▶ Information given
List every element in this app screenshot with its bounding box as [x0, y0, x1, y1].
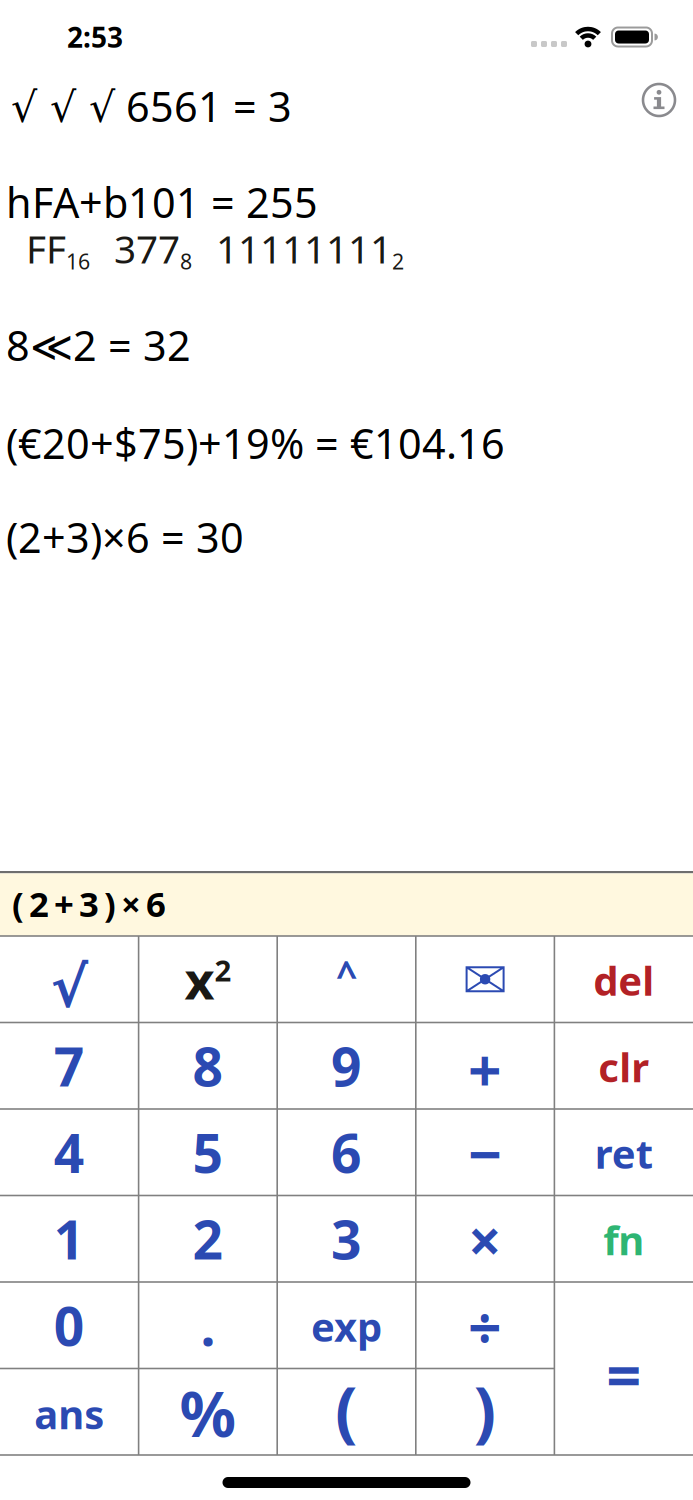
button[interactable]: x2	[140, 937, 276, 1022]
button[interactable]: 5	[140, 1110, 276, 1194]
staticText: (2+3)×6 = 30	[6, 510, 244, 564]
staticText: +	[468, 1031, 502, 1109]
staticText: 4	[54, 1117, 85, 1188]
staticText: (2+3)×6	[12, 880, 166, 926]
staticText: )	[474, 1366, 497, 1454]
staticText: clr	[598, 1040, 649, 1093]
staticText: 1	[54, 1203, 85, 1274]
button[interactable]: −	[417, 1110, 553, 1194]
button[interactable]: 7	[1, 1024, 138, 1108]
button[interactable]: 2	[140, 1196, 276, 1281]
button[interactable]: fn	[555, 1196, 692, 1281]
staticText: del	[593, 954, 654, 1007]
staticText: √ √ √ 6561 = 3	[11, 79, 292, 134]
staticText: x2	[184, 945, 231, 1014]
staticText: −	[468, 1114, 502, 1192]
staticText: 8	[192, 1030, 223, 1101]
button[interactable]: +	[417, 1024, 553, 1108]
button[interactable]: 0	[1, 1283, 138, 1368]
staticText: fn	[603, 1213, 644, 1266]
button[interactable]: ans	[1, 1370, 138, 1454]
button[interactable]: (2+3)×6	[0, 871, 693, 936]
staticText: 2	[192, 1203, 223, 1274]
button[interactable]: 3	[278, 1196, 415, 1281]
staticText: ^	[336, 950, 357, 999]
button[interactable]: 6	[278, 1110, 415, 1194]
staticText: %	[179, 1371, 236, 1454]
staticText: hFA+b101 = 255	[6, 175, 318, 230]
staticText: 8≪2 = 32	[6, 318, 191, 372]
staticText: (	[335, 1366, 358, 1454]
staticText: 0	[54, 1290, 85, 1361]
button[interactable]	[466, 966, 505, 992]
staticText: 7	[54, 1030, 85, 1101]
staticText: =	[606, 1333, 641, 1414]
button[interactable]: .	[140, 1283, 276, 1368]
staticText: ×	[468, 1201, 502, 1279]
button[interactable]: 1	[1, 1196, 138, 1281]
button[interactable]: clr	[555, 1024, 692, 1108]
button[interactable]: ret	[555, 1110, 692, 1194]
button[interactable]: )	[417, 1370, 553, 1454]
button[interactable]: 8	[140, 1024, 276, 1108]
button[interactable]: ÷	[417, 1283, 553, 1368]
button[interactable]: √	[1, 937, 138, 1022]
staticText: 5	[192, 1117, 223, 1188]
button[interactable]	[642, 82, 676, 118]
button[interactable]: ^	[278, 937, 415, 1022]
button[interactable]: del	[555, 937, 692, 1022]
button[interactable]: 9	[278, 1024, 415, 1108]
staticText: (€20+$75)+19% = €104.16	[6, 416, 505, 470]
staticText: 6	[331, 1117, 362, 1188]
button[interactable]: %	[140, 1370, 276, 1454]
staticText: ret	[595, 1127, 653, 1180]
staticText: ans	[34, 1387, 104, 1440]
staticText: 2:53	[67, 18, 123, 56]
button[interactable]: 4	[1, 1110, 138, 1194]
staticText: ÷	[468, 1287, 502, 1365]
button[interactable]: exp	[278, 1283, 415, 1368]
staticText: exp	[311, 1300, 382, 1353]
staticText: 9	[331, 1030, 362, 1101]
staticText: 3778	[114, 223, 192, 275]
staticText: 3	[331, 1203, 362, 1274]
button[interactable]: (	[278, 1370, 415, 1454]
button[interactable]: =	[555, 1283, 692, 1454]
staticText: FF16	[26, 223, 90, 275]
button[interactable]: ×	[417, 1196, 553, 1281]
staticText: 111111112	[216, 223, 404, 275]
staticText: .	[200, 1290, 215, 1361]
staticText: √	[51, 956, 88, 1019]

▶ Problem statement
Verbatim output of every entry above is required, though pictures are to be left out.

▶ Response area
List every element in this app screenshot with its bounding box as [x0, y0, x1, y1].
button[interactable]: x2	[140, 937, 276, 1022]
button[interactable]: 5	[140, 1110, 276, 1194]
staticText: (2+3)×6 = 30	[6, 510, 244, 564]
staticText: +	[468, 1031, 502, 1109]
staticText: 4	[54, 1117, 85, 1188]
staticText: (2+3)×6	[12, 880, 166, 926]
staticText: )	[474, 1366, 497, 1454]
staticText: clr	[598, 1040, 649, 1093]
staticText: 1	[54, 1203, 85, 1274]
button[interactable]: −	[417, 1110, 553, 1194]
button[interactable]: 7	[1, 1024, 138, 1108]
button[interactable]: 2	[140, 1196, 276, 1281]
button[interactable]: fn	[555, 1196, 692, 1281]
staticText: del	[593, 954, 654, 1007]
staticText: √ √ √ 6561 = 3	[11, 79, 292, 134]
staticText: x2	[184, 945, 231, 1014]
staticText: −	[468, 1114, 502, 1192]
staticText: 8	[192, 1030, 223, 1101]
button[interactable]: +	[417, 1024, 553, 1108]
button[interactable]: 0	[1, 1283, 138, 1368]
staticText: fn	[603, 1213, 644, 1266]
button[interactable]: ans	[1, 1370, 138, 1454]
button[interactable]: (2+3)×6	[0, 871, 693, 936]
staticText: 2	[192, 1203, 223, 1274]
button[interactable]: 3	[278, 1196, 415, 1281]
staticText: ^	[336, 950, 357, 999]
button[interactable]: 6	[278, 1110, 415, 1194]
staticText: %	[179, 1371, 236, 1454]
staticText: hFA+b101 = 255	[6, 175, 318, 230]
staticText: 8≪2 = 32	[6, 318, 191, 372]
staticText: (	[335, 1366, 358, 1454]
staticText: 0	[54, 1290, 85, 1361]
button[interactable]	[466, 966, 505, 992]
staticText: 7	[54, 1030, 85, 1101]
staticText: =	[606, 1333, 641, 1414]
button[interactable]: .	[140, 1283, 276, 1368]
staticText: ×	[468, 1201, 502, 1279]
button[interactable]: 1	[1, 1196, 138, 1281]
button[interactable]: clr	[555, 1024, 692, 1108]
button[interactable]: ret	[555, 1110, 692, 1194]
button[interactable]: )	[417, 1370, 553, 1454]
button[interactable]: 8	[140, 1024, 276, 1108]
button[interactable]: ÷	[417, 1283, 553, 1368]
button[interactable]: √	[1, 937, 138, 1022]
staticText: 5	[192, 1117, 223, 1188]
button[interactable]	[642, 82, 676, 118]
button[interactable]: ^	[278, 937, 415, 1022]
button[interactable]: del	[555, 937, 692, 1022]
button[interactable]: 9	[278, 1024, 415, 1108]
staticText: (€20+$75)+19% = €104.16	[6, 416, 505, 470]
staticText: 6	[331, 1117, 362, 1188]
button[interactable]: %	[140, 1370, 276, 1454]
staticText: ret	[595, 1127, 653, 1180]
staticText: ans	[34, 1387, 104, 1440]
staticText: 2:53	[67, 18, 123, 56]
button[interactable]: 4	[1, 1110, 138, 1194]
staticText: ÷	[468, 1287, 502, 1365]
button[interactable]: exp	[278, 1283, 415, 1368]
staticText: exp	[311, 1300, 382, 1353]
staticText: 9	[331, 1030, 362, 1101]
staticText: 3778	[114, 223, 192, 275]
staticText: 3	[331, 1203, 362, 1274]
button[interactable]: (	[278, 1370, 415, 1454]
button[interactable]: =	[555, 1283, 692, 1454]
staticText: FF16	[26, 223, 90, 275]
button[interactable]: ×	[417, 1196, 553, 1281]
staticText: 111111112	[216, 223, 404, 275]
staticText: .	[200, 1290, 215, 1361]
staticText: √	[51, 956, 88, 1019]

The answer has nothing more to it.